== Assigned task ==
Both the line with "Micro crèche" and the line with "h ihre Technik" in the records below must appear in the output, along with every line between them, exactly and with nothing added.

== Given records ==
#####

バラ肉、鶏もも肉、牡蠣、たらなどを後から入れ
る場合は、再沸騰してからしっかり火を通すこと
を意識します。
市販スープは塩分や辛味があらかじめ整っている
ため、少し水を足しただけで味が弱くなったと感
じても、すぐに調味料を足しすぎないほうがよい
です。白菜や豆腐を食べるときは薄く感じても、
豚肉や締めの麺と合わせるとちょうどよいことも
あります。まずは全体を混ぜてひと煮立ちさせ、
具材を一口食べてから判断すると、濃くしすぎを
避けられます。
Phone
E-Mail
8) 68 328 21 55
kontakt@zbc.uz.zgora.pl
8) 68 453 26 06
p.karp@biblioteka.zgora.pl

#####

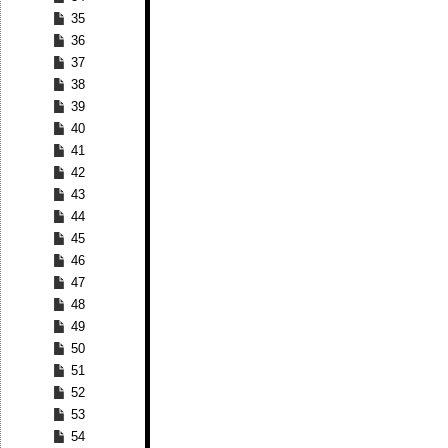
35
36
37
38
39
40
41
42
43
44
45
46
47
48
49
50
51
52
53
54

#####

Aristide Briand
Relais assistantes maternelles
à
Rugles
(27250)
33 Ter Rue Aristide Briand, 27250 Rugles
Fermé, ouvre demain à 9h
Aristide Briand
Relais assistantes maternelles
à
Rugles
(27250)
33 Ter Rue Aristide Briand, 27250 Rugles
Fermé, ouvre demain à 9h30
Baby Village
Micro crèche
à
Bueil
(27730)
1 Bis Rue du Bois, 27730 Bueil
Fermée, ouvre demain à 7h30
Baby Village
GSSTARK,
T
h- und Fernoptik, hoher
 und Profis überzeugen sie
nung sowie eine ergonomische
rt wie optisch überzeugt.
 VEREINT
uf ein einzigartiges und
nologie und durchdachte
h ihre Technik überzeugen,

#####

== Expected output ==
Micro crèche
à
Bueil
(27730)
1 Bis Rue du Bois, 27730 Bueil
Fermée, ouvre demain à 7h30
Baby Village
GSSTARK,
T
h- und Fernoptik, hoher
 und Profis überzeugen sie
nung sowie eine ergonomische
rt wie optisch überzeugt.
 VEREINT
uf ein einzigartiges und
nologie und durchdachte
h ihre Technik überzeugen,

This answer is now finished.